Congressional Budget Office estimates of deportations will make Trump angry

The CBO’s latest estimates reveal a gap between Trump’s tough talk on deportations and the much smaller numbers experts expected, writes Dr Abul Rizvi.
INDEPENDENT Congressional Budget Office (CBO) Updated September 2025 population projections From what they did for the USA in January 2025.
The President now predicts that the U.S. population will grow slower and age faster. Embers He will be most angered by the CBO’s modest estimates of how many undocumented immigrants Trump might deport, as well as the very modest number of voluntary deportations.
CBO finds:
…says the US population will increase from 350 million people in 2025 to 367 million people in 2055. Over the next 30 years, it will be smaller on average and grow more slowly than the agency had previously predicted. These changes are driven by lower projected net migration through 2033 and lower fertility rates for the period 2025-2055 than the agency predicted in January.
In CBO’s current projections, the population in 2035 is 4.5 million people (or 1.2%) fewer than projected in the agency’s January estimates. This gap will reach 5.4 million people (or 1.5%) in 2055. The population includes fewer people ages 25 to 54 (the age group most likely to join the workforce) than the agency previously estimated. Deaths are predicted to exceed the number of births in 2031, two years earlier than previously predicted.
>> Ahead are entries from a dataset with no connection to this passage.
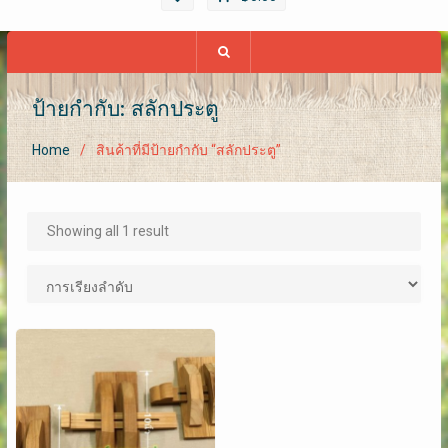
ป้ายกำกับ: สลักประตู
Home
สินค้าที่มีป้ายกำกับ “สลักประตู”
Showing all 1 result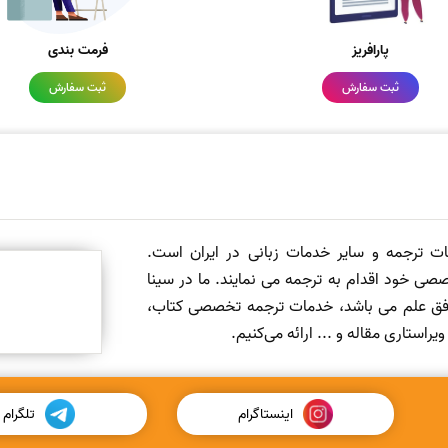
پارافریز
فرمت بندی
ثبت سفارش
ثبت سفارش
مات ترجمه و سایر خدمات زبانی در ایران است.
صی خود اقدام به ترجمه می نمایند. ما در سینا
 افق علم می باشد، خدمات ترجمه تخصصی کتاب،
ستاری مقاله و ... ارائه می‌کنیم.
اینستاگرام
تلگرام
The decline in net migration is mainly due to cuts to students, other temporary residents and offshore refugee intake.
The U.S. population growth rate is projected to slow significantly from 1% in 2023 to approximately 0.25% in 2025, rise marginally to approximately 0.3% in 2030, and then decline steadily to zero in 2055.
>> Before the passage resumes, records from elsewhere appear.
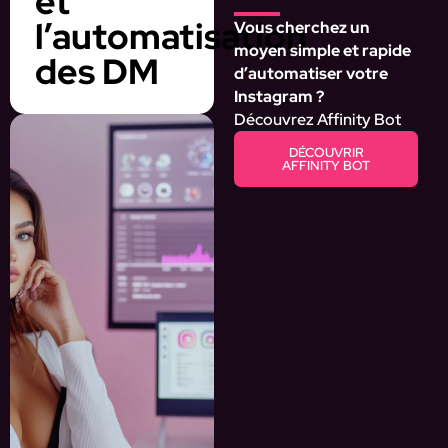
et
l’automatisation
Vous cherchez un
moyen simple et rapide
des DM
d’automatiser votre
Instagram ?
Découvrez Affinity Bot
DÉCOUVRIR
AFFINITY BOT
In contrast, China’s population is expected to decline by more than 100 million over the same period and age even faster. While some economists see this as a competitive advantage to the United States, the Trump Administration may see it as a hindrance.
But CBO’s predictions are most striking in the area of immigration enforcement.
In 2025, the US Budget provides an additional US$100 billion (AU$153 billion) over four years for immigration enforcement. This includes funding to hire more Immigration and Customs Enforcement agents (ICE) agents; additional detention space; additional immigration judges to hear cases; and travel and removals.
These funds were also used for border security measures, including the construction of new barriers and the improvement of existing barriers.
In this context, CBO:
‘…arrivals of other foreign nationals (i.e. arrivals of undocumented immigrants) are estimated to have fallen to low levels before the law came into force.’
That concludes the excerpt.